# Data Acquistion from Reddit

Go to <a href=#bookmark>bookmark</a>

### 2019-06-08 - Goal - Develop End-to-End Data Flow, at least at small scale.
# OR BUST

![](https://images.unsplash.com/photo-1515255384510-23e8b6a6ca3c?ixlib=rb-1.2.1&auto=format&fit=crop&w=1489&q=80)

---

## Libraries

In [1]:
# Install libs on this computer:
# !pip install praw
# !pip install pymongo
# !pip install psycopg2

In [2]:
import os             # file system stuff
import json           # digest json
import praw           # reddit API
import pandas as pd   # Dataframes
import pymongo        # MongoDB
import numpy as np    # math and arrays

from time import time # To time stuff

#DATA STORAGE
from sqlalchemy import create_engine # SQL helper
import psycopg2 as psql #PostgreSQL DBs

In [3]:
import helper     # Custom helper functions

---

## 1A Load Reddit keys

Step 3: Create your first Authorized Reddit Instance

In [5]:
# Define path to secret

secret_path = os.path.join(os.environ['HOME'], '.secret', 'reddit.json')
#secret_path = os.path.join(os.environ['HOME'], 'mia/.secret', 'reddit_api.json')

secret_path

'C:\\Users\\werlindo\\.secret\\reddit.json'

#### Save submissions to DB

In [83]:
# Define path to secret

secret_path_aws = os.path.join(os.environ['HOME'], '.secret', 
                           'aws_ps_flatiron.json')
secret_path_aws

'C:\\Users\\werlindo\\.secret\\aws_ps_flatiron.json'

## 1B Load AWS-PostgreSQL DB keys

#### Load keys

In [84]:
aws_keys = helper.get_keys(secret_path_aws)
user = aws_keys['user']
ps = aws_keys['password']
host = aws_keys['host']
db = aws_keys['db_name']

In [85]:
aws_ps_engine = ('postgresql://' + user + ':' + ps + '@' + host + '/' + db)

### Use SQLAlchemy to create PSQL engine

In [86]:
# dialect+driver://username:password@host:port/database
sql_alc_engine = create_engine(aws_ps_engine)

## 2 Load keys, Create Reddit Instance

In [6]:
keys = helper.get_keys(secret_path)

In [7]:
reddit = praw.Reddit(client_id=keys['client_id'] 
                     ,client_secret=keys['api_key']
                     ,username=keys['username']
                     ,password=keys['password']
                     ,user_agent='reddit_research accessAPI:v0.0.1 (by /u/FlatDubs)')

## 3 Obtain a Subreddit Instance(s) from your Reddit Instance

In [23]:
#politics = reddit.subreddit('politics')

#### Instantiate subreddit

In [24]:
got = reddit.subreddit('gameofthrones') #Let's start with got for now.
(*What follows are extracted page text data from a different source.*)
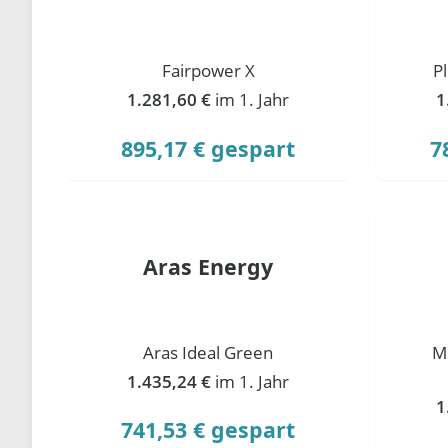
Fairpower X
P
1.281,60 €
im 1. Jahr
1
895,17 € gespart
7
Aras Energy
Aras Ideal Green
M
1.435,24 €
im 1. Jahr
1
741,53 € gespart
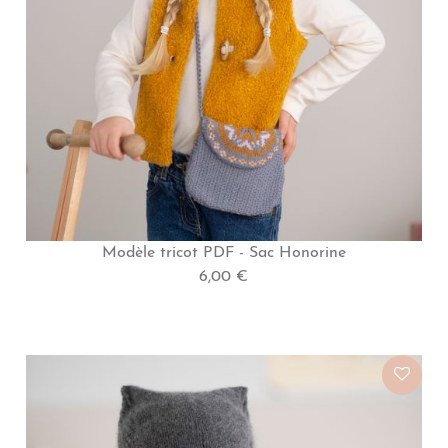
Modèle tricot PDF - Sac Honorine
6,00 €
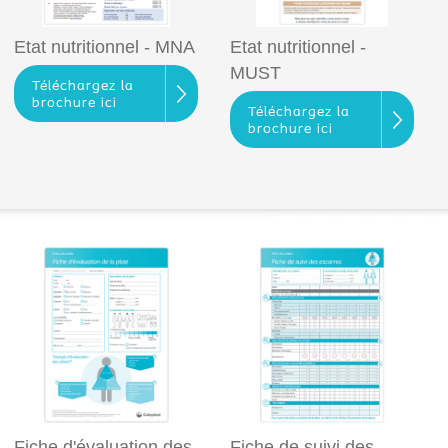
Etat nutritionnel - MNA
Etat nutritionnel -
MUST
Téléchargez la
brochure ici
Téléchargez la
brochure ici
Fiche d'évaluation des
Fiche de suivi des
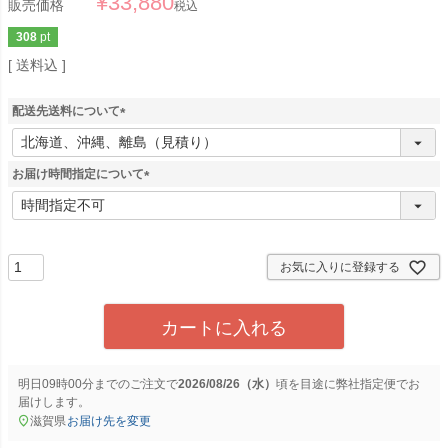
¥
33,880
販売価格
税込
308
pt
送料込
配送先送料について
(
必
須
お届け時間指定について
)
(
必
須
)
お気に入りに登録する
カートに入れる
明日
09時00分
までのご注文で
2026/08/26（水）
に
弊社指定便
でお
届けします。
滋賀県
お届け先を変更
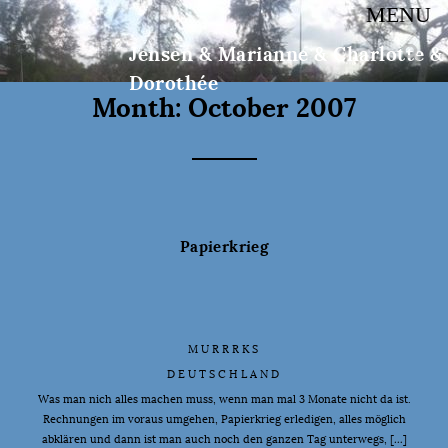
MENU
Jensen & Marianne & Charlotte &
Dorothée
Month:
October 2007
Papierkrieg
MURRRKS
DEUTSCHLAND
Was man nich alles machen muss, wenn man mal 3 Monate nicht da ist.
Rechnungen im voraus umgehen, Papierkrieg erledigen, alles möglich
abklären und dann ist man auch noch den ganzen Tag unterwegs, […]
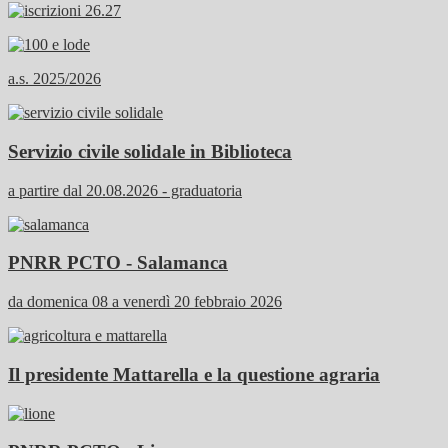
a.s. 2025/2026
Servizio civile solidale in Biblioteca
a partire dal 20.08.2026 - graduatoria
PNRR PCTO - Salamanca
da domenica 08 a venerdì 20 febbraio 2026
Il presidente Mattarella e la questione agraria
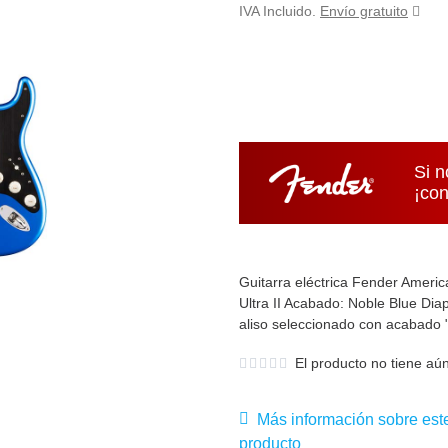
IVA Incluido.
Envío gratuito
Si n
¡con
Guitarra eléctrica Fender Americ
Ultra II Acabado: Noble Blue D
aliso seleccionado con acabado "
El producto no tiene aún
Más información sobre est
producto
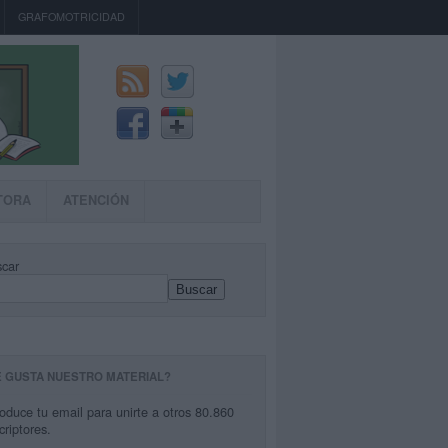
GRAFOMOTRICIDAD
TORA
ATENCIÓN
car
Buscar
E GUSTA NUESTRO MATERIAL?
roduce tu email para unirte a otros 80.860
criptores.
If can dev flow for one, can just dupe for other

## 4 Get subreddit submissions; save to dataframe

#### Initialize parameters for this submissions pull

In [79]:
# persons = """
#             "bran" OR 'brandon stark' OR 'jon snow' OR 'jon' 
#                         OR 'khaleesi' OR 'dany' OR 'daenerys' OR 'danyris'
#          """

persons = """"
doran" OR "davos"
"""

results_lim = 1000

#### Execute Search

In [82]:
got_search = got.search(persons, 
                        sort='comments',
                       limit= results_lim
                       ,time_filter='week')

# Count # of results
# num_results = sum(1 for s in got_search)
# print('Returned {} results.'.format(num_results))

# Compile submission into list
title = [] 
num_comments = []
upvote_ratio = []
sub_id = []
i=0

for submission in got_search:
    i+=1
    title.append(submission.title)
    num_comments.append(submission.num_comments)
    upvote_ratio.append(submission.upvote_ratio)
    sub_id.append(submission.id)
#     body.append(?) #look at this later! is it comment[0]? 
    if i%100 == 0:
        print(f'{i} submissions completed')

df_got = pd.DataFrame(
    {'title': title,
     'num_comments': num_comments,
     'upvote_ratio': upvote_ratio,
     'id':sub_id
    })

df_got

Unnamed: 0,title,num_comments,upvote_ratio,id
0,[Spoilers] Winds of Winter was a perfect episode,158,0.74,bvwunn
1,[SPOILERS] The Great Council of 305 AC,48,0.64,bxir03
2,[No Spoilers] I found this horde of A Song of ...,2,0.62,bwg9dd
3,[SPOILERS] Modified scenario 6 episodes of sea...,1,0.18,bwtqj1


#### Now loop through each sub and grab it's comments

In [211]:
# List to hold all the comments dfs
comm_dfs = []

for index, row in df_got.iterrows():
#     print(row['id'])
    submission = reddit.submission(id=row['id'])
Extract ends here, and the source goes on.